- _The problem_: The answer is a stretch of the material below, returned exactly: the line containing "Terranova (60, 493)", the line containing "0471 976179", and all lines between.

- _Supplied material_:
"""

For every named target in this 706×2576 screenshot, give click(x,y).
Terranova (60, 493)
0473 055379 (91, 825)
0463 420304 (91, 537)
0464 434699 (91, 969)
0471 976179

"""
"""

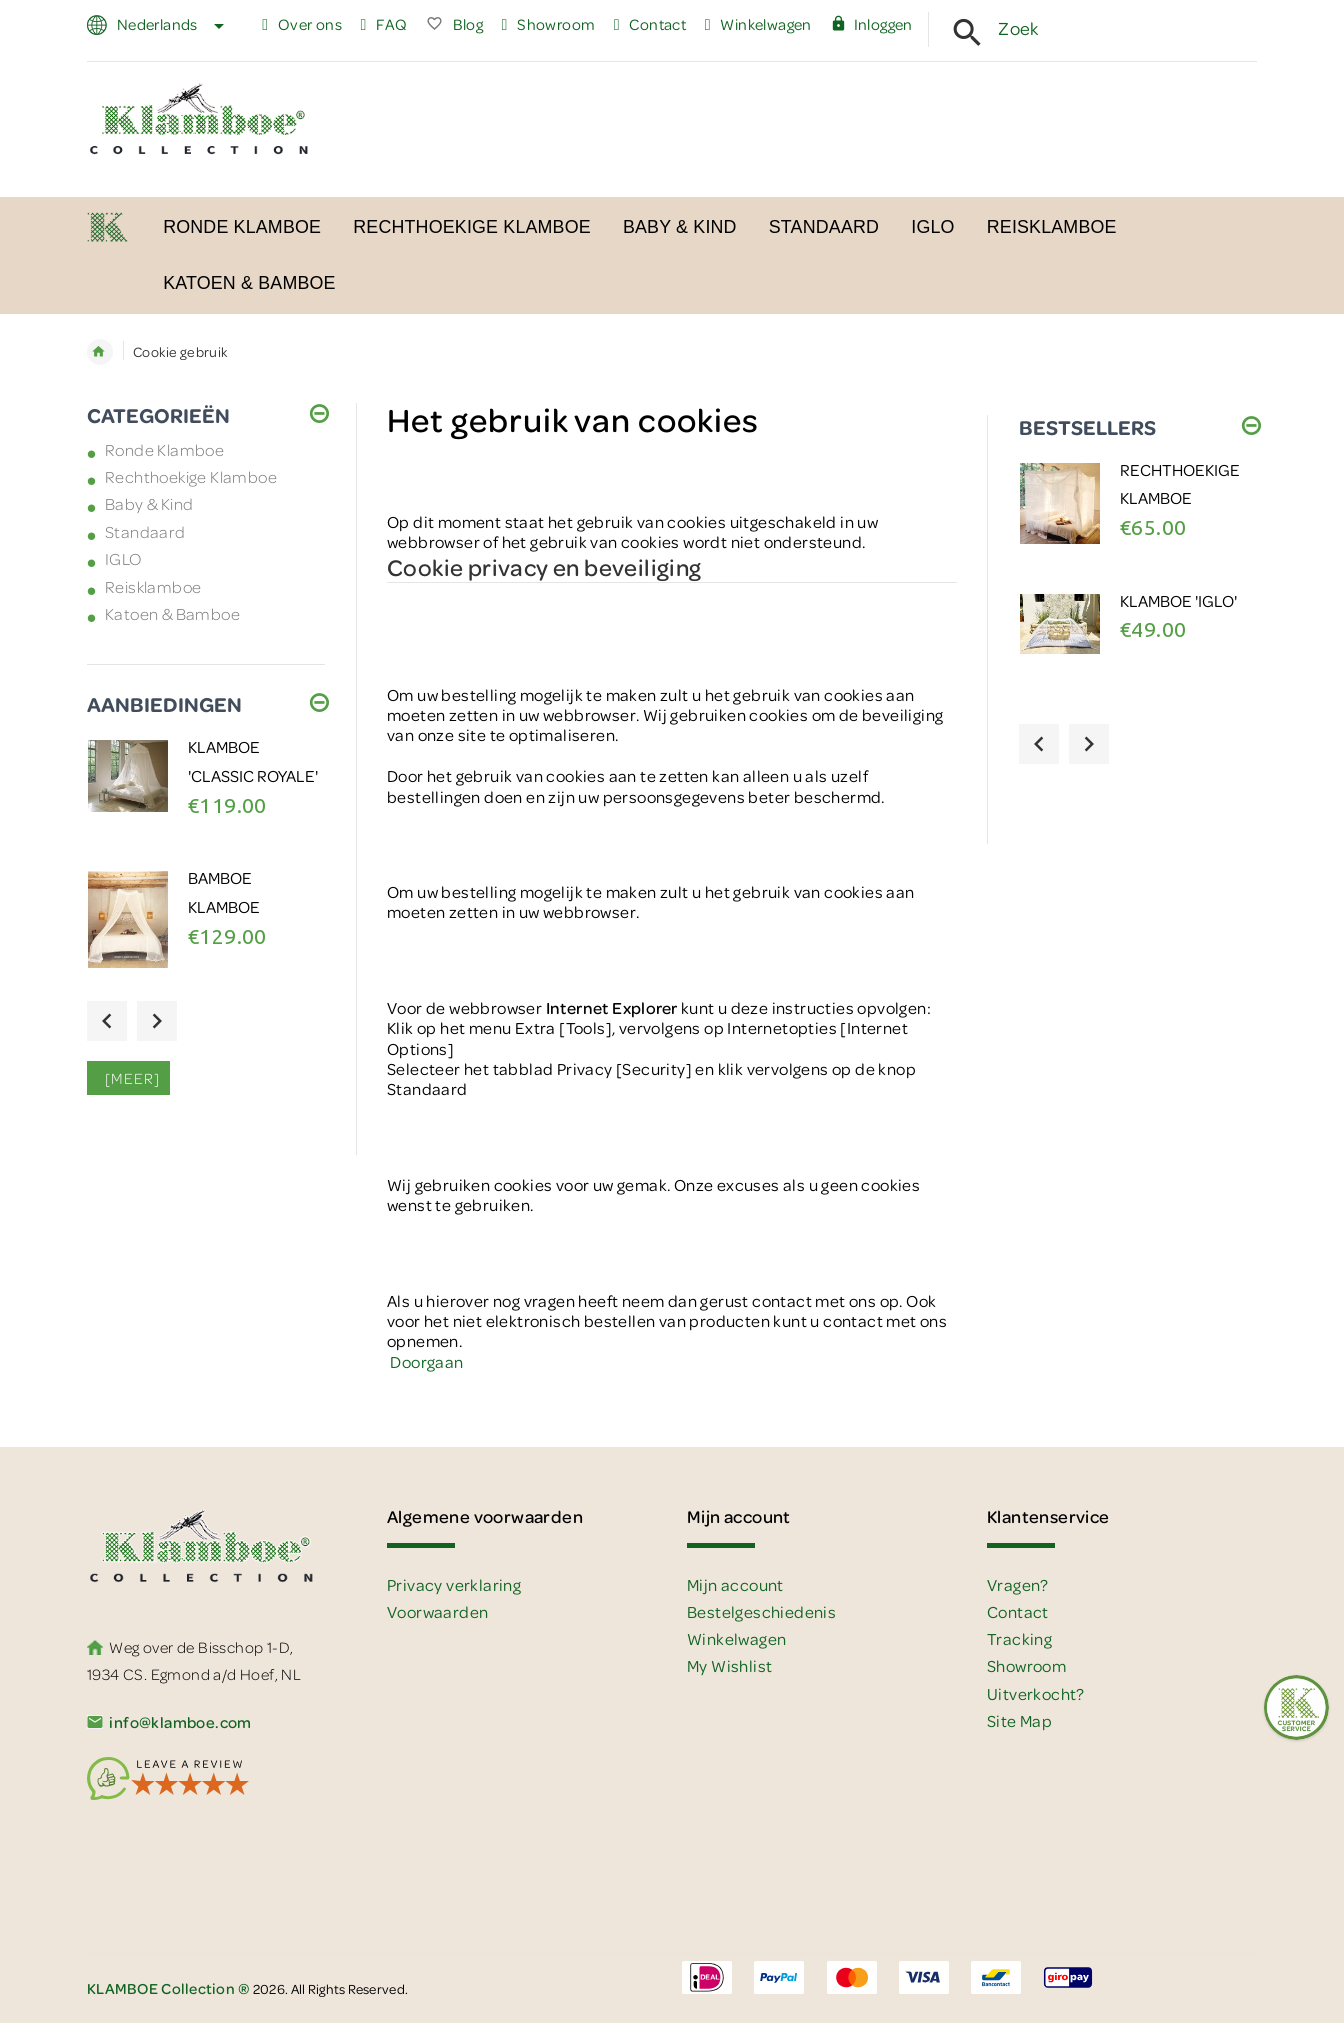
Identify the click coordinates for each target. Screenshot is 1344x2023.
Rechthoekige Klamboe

"""

- _Written reply_:
Terranova (60, 493)
0473 055379 (91, 825)
0463 420304 (91, 537)
0464 434699 (91, 969)
0471 976179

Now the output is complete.